EXERCISE » Your answer must repeat all of the entries word for word, without any images.

++++++

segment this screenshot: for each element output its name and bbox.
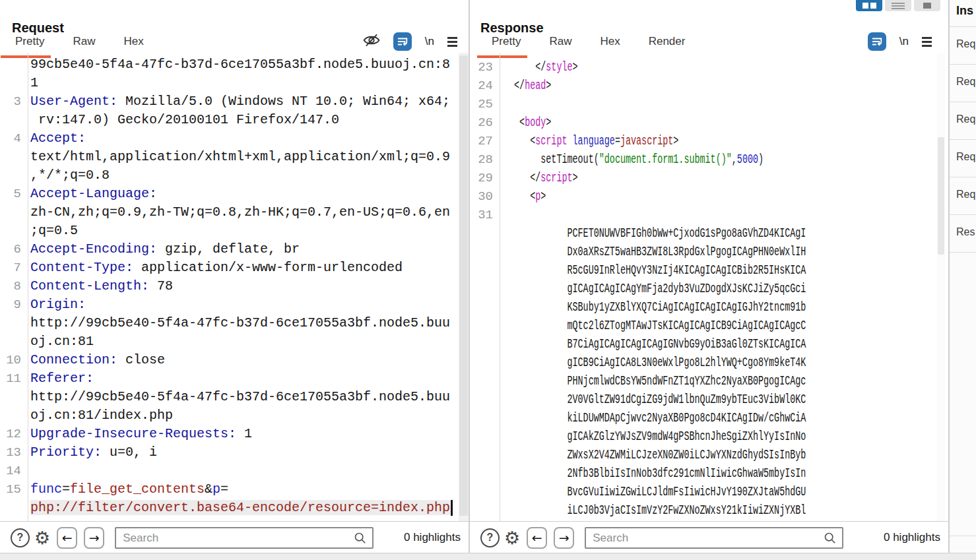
line-number: [470, 427, 493, 446]
code-line: ZWxsX2V4ZWMiLCJzeXN0ZW0iLCJwYXNzdGhydSIs…: [504, 446, 806, 464]
settings-gear-icon[interactable]: ⚙: [504, 529, 520, 547]
code-row: ,*/*;q=0.8: [0, 166, 469, 185]
editor-menu-icon[interactable]: [447, 35, 457, 49]
inspector-title: Ins: [956, 4, 973, 18]
code-line: </style>: [504, 58, 578, 77]
hide-nonprinting-icon[interactable]: [363, 32, 380, 51]
search-prev-button[interactable]: ←: [57, 527, 77, 549]
code-line: Content-Type: application/x-www-form-url…: [30, 259, 403, 277]
code-row: PCFET0NUWVBFIGh0bWw+CjxodG1sPgo8aGVhZD4K…: [470, 224, 948, 243]
code-row: 25: [470, 95, 948, 113]
word-wrap-icon[interactable]: [868, 32, 886, 51]
code-row: http://99cb5e40-5f4a-47fc-b37d-6ce17055a…: [0, 314, 469, 332]
request-search-box: [115, 527, 374, 549]
layout-rows-button[interactable]: [885, 0, 911, 11]
code-line: zh-CN,zh;q=0.9,zh-TW;q=0.8,zh-HK;q=0.7,e…: [30, 203, 450, 222]
line-number: 26: [470, 113, 493, 132]
newline-chars-icon[interactable]: \n: [899, 35, 909, 48]
help-icon[interactable]: ?: [11, 528, 30, 547]
help-icon[interactable]: ?: [480, 528, 500, 547]
code-row: PHNjcmlwdCBsYW5ndWFnZT1qYXZhc2NyaXB0Pgog…: [470, 372, 948, 390]
line-number: [470, 243, 493, 261]
code-line: Priority: u=0, i: [30, 443, 157, 462]
request-scrollbar-thumb[interactable]: [459, 55, 468, 516]
code-line: B7CiAgICAgICAgICAgIGNvbG9yOiB3aGl0ZTsKIC…: [504, 335, 806, 354]
code-row: 7Content-Type: application/x-www-form-ur…: [0, 259, 469, 277]
search-input[interactable]: [591, 528, 818, 549]
highlights-count: 0 highlights: [884, 531, 940, 544]
code-line: Upgrade-Insecure-Requests: 1: [30, 425, 252, 443]
line-number: 30: [470, 187, 493, 206]
code-line: Connection: close: [30, 351, 165, 369]
search-input[interactable]: [121, 528, 348, 549]
code-line: php://filter/convert.base64-encode/resou…: [30, 499, 453, 517]
inspector-panel: Ins ReqReqReqReqReqRes: [948, 0, 976, 560]
line-number: [470, 280, 493, 298]
line-number: [470, 261, 493, 280]
code-line: PCFET0NUWVBFIGh0bWw+CjxodG1sPgo8aGVhZD4K…: [504, 224, 806, 243]
tab-pretty[interactable]: Pretty: [492, 34, 521, 53]
line-number: [0, 166, 21, 185]
inspector-section[interactable]: Req: [950, 102, 976, 139]
response-search-box: [585, 527, 843, 549]
inspector-section[interactable]: Req: [950, 177, 976, 214]
code-row: 1: [0, 74, 469, 92]
layout-single-button[interactable]: [914, 0, 940, 11]
response-scrollbar-thumb[interactable]: [938, 137, 944, 255]
tab-raw[interactable]: Raw: [549, 34, 571, 53]
search-icon: [824, 532, 837, 545]
window-bottom-strip: [0, 553, 976, 560]
code-line: mQtc2l6ZTogMTAwJTsKICAgICAgICB9CiAgICAgI…: [504, 317, 806, 335]
line-number: [470, 354, 493, 372]
settings-gear-icon[interactable]: ⚙: [34, 529, 50, 547]
response-editor[interactable]: 23 </style>24 </head>2526 <body>27 <scri…: [470, 53, 948, 521]
tab-render[interactable]: Render: [649, 34, 686, 53]
code-line: Accept:: [30, 129, 86, 148]
code-row: 13Priority: u=0, i: [0, 443, 469, 462]
line-number: 8: [0, 277, 21, 296]
code-row: 2Nfb3BlbiIsInNob3dfc291cmNlIiwicGhwaW5mb…: [470, 464, 948, 483]
tab-hex[interactable]: Hex: [600, 34, 620, 53]
inspector-divider: [950, 252, 976, 253]
newline-chars-icon[interactable]: \n: [425, 35, 434, 48]
tab-raw[interactable]: Raw: [73, 34, 95, 53]
inspector-section-label: Req: [956, 151, 975, 163]
inspector-section-label: Req: [956, 189, 975, 201]
inspector-section[interactable]: Req: [950, 139, 976, 177]
code-row: 31: [470, 206, 948, 224]
code-line: kiLDUwMDApCjwvc2NyaXB0Pgo8cD4KICAgIDw/cG…: [504, 409, 806, 427]
inspector-section[interactable]: Req: [950, 64, 976, 102]
search-prev-button[interactable]: ←: [527, 527, 547, 549]
code-line: 99cb5e40-5f4a-47fc-b37d-6ce17055a3bf.nod…: [30, 55, 450, 74]
line-number: 3: [0, 92, 21, 111]
code-line: 2Nfb3BlbiIsInNob3dfc291cmNlIiwicGhwaW5mb…: [504, 464, 806, 483]
code-row: B7CiAgICAgICAgICAgIGNvbG9yOiB3aGl0ZTsKIC…: [470, 335, 948, 354]
inspector-section[interactable]: Req: [950, 26, 976, 64]
line-number: [470, 317, 493, 335]
code-line: 2V0VGltZW91dCgiZG9jdW1lbnQuZm9ybTEuc3Vib…: [504, 390, 806, 409]
code-row: 12Upgrade-Insecure-Requests: 1: [0, 425, 469, 443]
line-number: 31: [470, 206, 493, 224]
code-line: ;q=0.5: [30, 222, 78, 240]
code-row: 29 </script>: [470, 169, 948, 187]
line-number: [0, 148, 21, 166]
search-next-button[interactable]: →: [554, 527, 574, 549]
tab-pretty[interactable]: Pretty: [15, 34, 44, 53]
code-row: 23 </style>: [470, 58, 948, 77]
code-line: Accept-Encoding: gzip, deflate, br: [30, 240, 300, 259]
layout-columns-button[interactable]: [856, 0, 882, 11]
inspector-section-label: Req: [956, 76, 975, 88]
search-next-button[interactable]: →: [84, 527, 104, 549]
code-line: Origin:: [30, 296, 86, 314]
editor-menu-icon[interactable]: [922, 35, 932, 49]
response-scrollbar: [937, 53, 945, 521]
line-number: 5: [0, 185, 21, 203]
code-row: oj.cn:81: [0, 332, 469, 351]
tab-hex[interactable]: Hex: [123, 34, 143, 53]
inspector-section[interactable]: Res: [950, 214, 976, 252]
request-editor[interactable]: 99cb5e40-5f4a-47fc-b37d-6ce17055a3bf.nod…: [0, 53, 469, 521]
line-number: [470, 224, 493, 243]
line-number: [0, 111, 21, 129]
layout-toggle-buttons: [856, 0, 940, 11]
word-wrap-icon[interactable]: [393, 32, 412, 51]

++++++

RESPONSE AREA »
segment this screenshot: for each element output its name and bbox.
line-number: [470, 427, 493, 446]
code-line: ZWxsX2V4ZWMiLCJzeXN0ZW0iLCJwYXNzdGhydSIs…: [504, 446, 806, 464]
settings-gear-icon[interactable]: ⚙: [504, 529, 520, 547]
code-row: ,*/*;q=0.8: [0, 166, 469, 185]
editor-menu-icon[interactable]: [447, 35, 457, 49]
inspector-title: Ins: [956, 4, 973, 18]
code-line: </style>: [504, 58, 578, 77]
hide-nonprinting-icon[interactable]: [363, 32, 380, 51]
search-prev-button[interactable]: ←: [57, 527, 77, 549]
code-line: Content-Type: application/x-www-form-url…: [30, 259, 403, 277]
code-row: PCFET0NUWVBFIGh0bWw+CjxodG1sPgo8aGVhZD4K…: [470, 224, 948, 243]
code-row: 25: [470, 95, 948, 113]
word-wrap-icon[interactable]: [868, 32, 886, 51]
code-row: http://99cb5e40-5f4a-47fc-b37d-6ce17055a…: [0, 314, 469, 332]
request-search-box: [115, 527, 374, 549]
layout-rows-button[interactable]: [885, 0, 911, 11]
code-line: zh-CN,zh;q=0.9,zh-TW;q=0.8,zh-HK;q=0.7,e…: [30, 203, 450, 222]
line-number: 26: [470, 113, 493, 132]
newline-chars-icon[interactable]: \n: [899, 35, 909, 48]
help-icon[interactable]: ?: [11, 528, 30, 547]
help-icon[interactable]: ?: [480, 528, 500, 547]
code-row: PHNjcmlwdCBsYW5ndWFnZT1qYXZhc2NyaXB0Pgog…: [470, 372, 948, 390]
line-number: [470, 243, 493, 261]
code-line: Priority: u=0, i: [30, 443, 157, 462]
request-scrollbar-thumb[interactable]: [459, 55, 468, 516]
code-line: B7CiAgICAgICAgICAgIGNvbG9yOiB3aGl0ZTsKIC…: [504, 335, 806, 354]
code-row: 7Content-Type: application/x-www-form-ur…: [0, 259, 469, 277]
search-input[interactable]: [591, 528, 818, 549]
highlights-count: 0 highlights: [884, 531, 940, 544]
code-line: Upgrade-Insecure-Requests: 1: [30, 425, 252, 443]
line-number: 30: [470, 187, 493, 206]
code-line: Connection: close: [30, 351, 165, 369]
search-input[interactable]: [121, 528, 348, 549]
code-line: php://filter/convert.base64-encode/resou…: [30, 499, 453, 517]
inspector-panel: Ins ReqReqReqReqReqRes: [948, 0, 976, 560]
line-number: [470, 280, 493, 298]
line-number: [470, 261, 493, 280]
code-line: PCFET0NUWVBFIGh0bWw+CjxodG1sPgo8aGVhZD4K…: [504, 224, 806, 243]
tab-pretty[interactable]: Pretty: [492, 34, 521, 53]
line-number: [0, 166, 21, 185]
inspector-section[interactable]: Req: [950, 102, 976, 139]
response-search-box: [585, 527, 843, 549]
inspector-section[interactable]: Req: [950, 177, 976, 214]
code-row: 1: [0, 74, 469, 92]
layout-single-button[interactable]: [914, 0, 940, 11]
response-scrollbar-thumb[interactable]: [938, 137, 944, 255]
tab-raw[interactable]: Raw: [549, 34, 571, 53]
search-icon: [824, 532, 837, 545]
window-bottom-strip: [0, 553, 976, 560]
code-line: mQtc2l6ZTogMTAwJTsKICAgICAgICB9CiAgICAgI…: [504, 317, 806, 335]
line-number: [470, 354, 493, 372]
settings-gear-icon[interactable]: ⚙: [34, 529, 50, 547]
response-editor[interactable]: 23 </style>24 </head>2526 <body>27 <scri…: [470, 53, 948, 521]
tab-render[interactable]: Render: [649, 34, 686, 53]
code-line: Accept:: [30, 129, 86, 148]
code-row: 13Priority: u=0, i: [0, 443, 469, 462]
line-number: 8: [0, 277, 21, 296]
code-row: 2Nfb3BlbiIsInNob3dfc291cmNlIiwicGhwaW5mb…: [470, 464, 948, 483]
tab-hex[interactable]: Hex: [600, 34, 620, 53]
inspector-divider: [950, 252, 976, 253]
newline-chars-icon[interactable]: \n: [425, 35, 434, 48]
tab-raw[interactable]: Raw: [73, 34, 95, 53]
inspector-section-label: Req: [956, 151, 975, 163]
inspector-section-label: Req: [956, 189, 975, 201]
inspector-section[interactable]: Req: [950, 139, 976, 177]
code-row: 31: [470, 206, 948, 224]
code-line: kiLDUwMDApCjwvc2NyaXB0Pgo8cD4KICAgIDw/cG…: [504, 409, 806, 427]
inspector-section[interactable]: Req: [950, 64, 976, 102]
search-prev-button[interactable]: ←: [527, 527, 547, 549]
code-line: 99cb5e40-5f4a-47fc-b37d-6ce17055a3bf.nod…: [30, 55, 450, 74]
line-number: 3: [0, 92, 21, 111]
code-line: 2Nfb3BlbiIsInNob3dfc291cmNlIiwicGhwaW5mb…: [504, 464, 806, 483]
code-row: B7CiAgICAgICAgICAgIGNvbG9yOiB3aGl0ZTsKIC…: [470, 335, 948, 354]
inspector-section[interactable]: Req: [950, 26, 976, 64]
line-number: [470, 317, 493, 335]
code-line: 2V0VGltZW91dCgiZG9jdW1lbnQuZm9ybTEuc3Vib…: [504, 390, 806, 409]
code-row: 12Upgrade-Insecure-Requests: 1: [0, 425, 469, 443]
line-number: 31: [470, 206, 493, 224]
code-line: ;q=0.5: [30, 222, 78, 240]
code-row: 29 </script>: [470, 169, 948, 187]
line-number: [0, 148, 21, 166]
search-next-button[interactable]: →: [554, 527, 574, 549]
tab-pretty[interactable]: Pretty: [15, 34, 44, 53]
code-row: 23 </style>: [470, 58, 948, 77]
code-line: Accept-Encoding: gzip, deflate, br: [30, 240, 300, 259]
layout-columns-button[interactable]: [856, 0, 882, 11]
inspector-section-label: Req: [956, 76, 975, 88]
search-next-button[interactable]: →: [84, 527, 104, 549]
code-line: Origin:: [30, 296, 86, 314]
editor-menu-icon[interactable]: [922, 35, 932, 49]
response-scrollbar: [937, 53, 945, 521]
line-number: 5: [0, 185, 21, 203]
code-row: oj.cn:81: [0, 332, 469, 351]
tab-hex[interactable]: Hex: [123, 34, 143, 53]
inspector-section[interactable]: Res: [950, 214, 976, 252]
request-editor[interactable]: 99cb5e40-5f4a-47fc-b37d-6ce17055a3bf.nod…: [0, 53, 469, 521]
line-number: [470, 224, 493, 243]
line-number: [0, 111, 21, 129]
layout-toggle-buttons: [856, 0, 940, 11]
word-wrap-icon[interactable]: [393, 32, 412, 51]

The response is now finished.